Chouette malgré moi

Chouette malgré moi.

Autant que je me souvienne, j'ai toujours apprécié l'été. 

Le dense feuillage des arbres me procure un camouflage naturel qui me permet d'être invisible aux yeux du monde pendant une longue partie de l'année.
Je mène une vie dure ou chaque jour est un combat pour me nourrir et assurer confort à ma progéniture.


Ça n'est pas toujours évident. Malgré mon disque facial qui me permet de capter le son avec précision, la végétation estivale gêne considérablement ma vision pour repérer mes proies au sol. 

Écureuil, rongeurs et autres petits mammifères. D'ordinaire, mes yeux fixes à orbites tubulaires font le travail une grande partie de l'année pour repérer mes proies.


Heureusement que mon ouïe exceptionnelle est également là pour me prêter main-forte quand cela devient plus compliqué.
J'attends alors l'hiver avec une grande impatience.

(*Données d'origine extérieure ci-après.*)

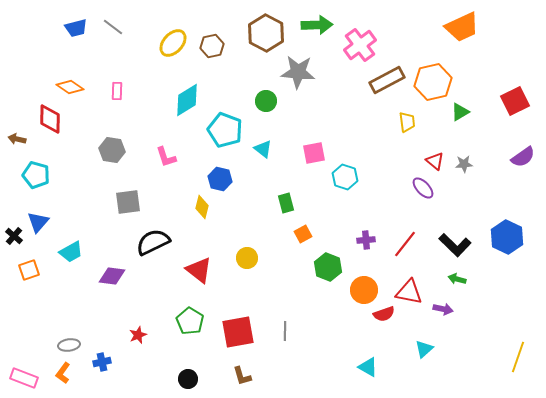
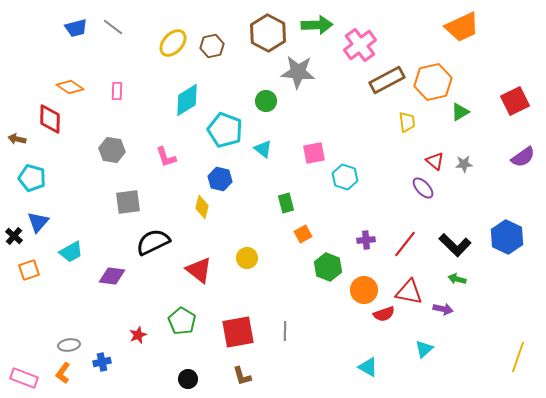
brown hexagon at (266, 33): moved 2 px right
cyan pentagon at (36, 175): moved 4 px left, 3 px down
green pentagon at (190, 321): moved 8 px left
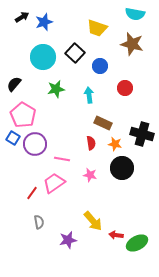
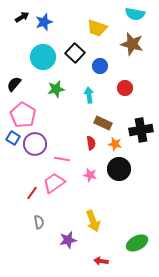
black cross: moved 1 px left, 4 px up; rotated 25 degrees counterclockwise
black circle: moved 3 px left, 1 px down
yellow arrow: rotated 20 degrees clockwise
red arrow: moved 15 px left, 26 px down
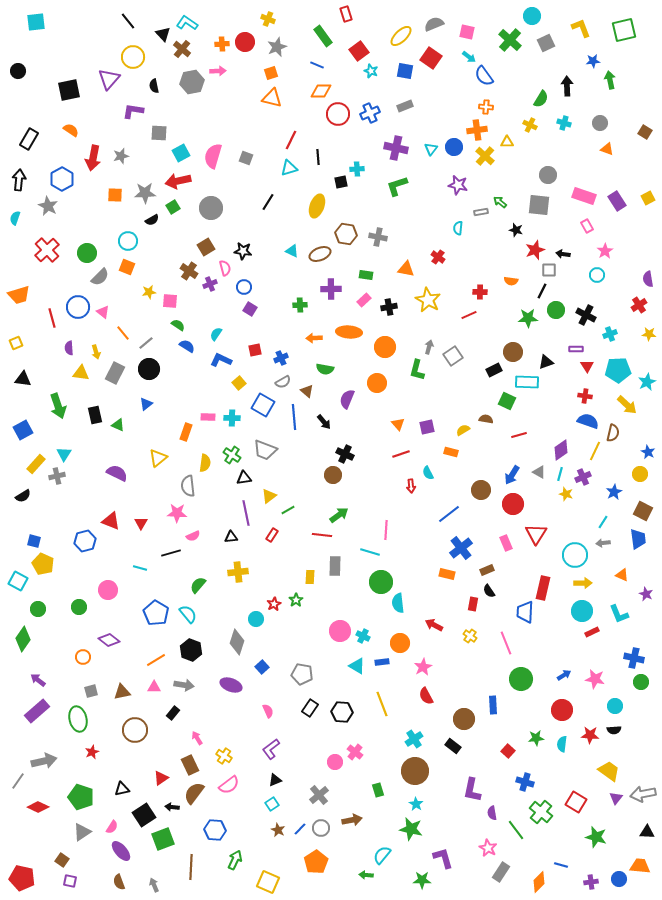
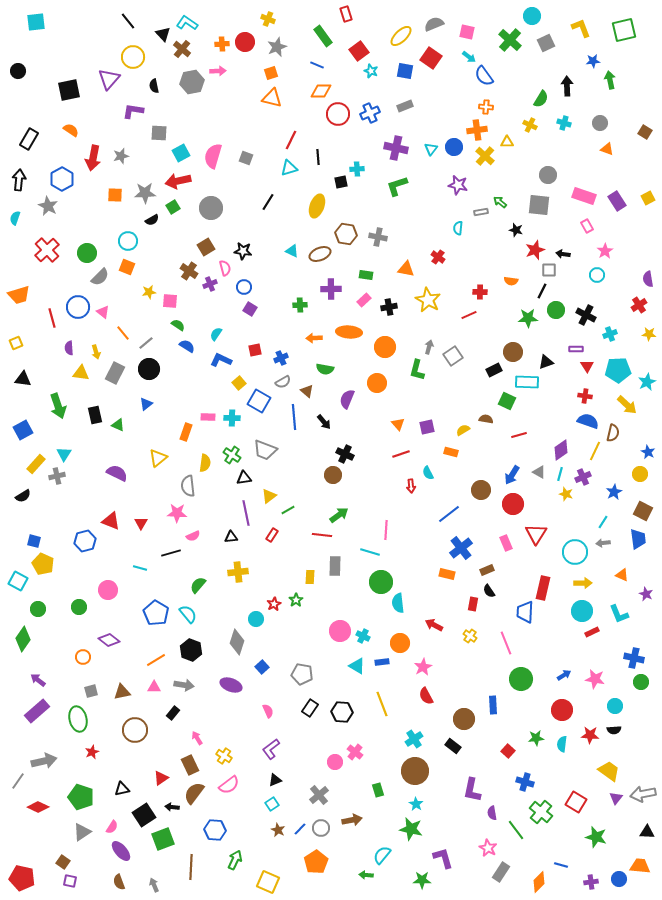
blue square at (263, 405): moved 4 px left, 4 px up
cyan circle at (575, 555): moved 3 px up
brown square at (62, 860): moved 1 px right, 2 px down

La forêt se dénude de toute feuille et un voile blanc l'habille pendant plusieurs mois.

Un environnement idéal pour chasser en utilisant efficacement toutes mes facultés.



Après ses longues nuits de chasse qui me permette de me nourrir et de ce fait de survivre à l'hiver, je prends le temps de me reposer la journée. 

J'aime bien me dissimuler du mieux que je peux pour ne pas être dérangé. Cependant, mon repos est toujours de courte durée. 

Je ne comprends pas encore pourquoi, mais il y a toujours de nombreux humains qui se places au pied de mon perchoir. 

Pire que ça, j'ai souvent l'impression qu'ils me traquent.

Ils restent statiques, parfois de longues heures, à m'observer. Au bout d'un moment, je reprends ma sieste sans me soucier d'eux.

Après tout, la plupart d'entre eux me laissent tranquille, alors autant vivre ma vie.

De toute manière, je n'ai pas le choix. Une nuit de chasse m'attend donc je dois me reposer pour être efficace et trouver à me nourrir. Ma survie en dépend après tout.

J'ouvre occasionnellement un œil pour observer les allers-retours des humains. Certains partent et d'autres arrivent. Toujours les bras chargés d'étranges appareils. 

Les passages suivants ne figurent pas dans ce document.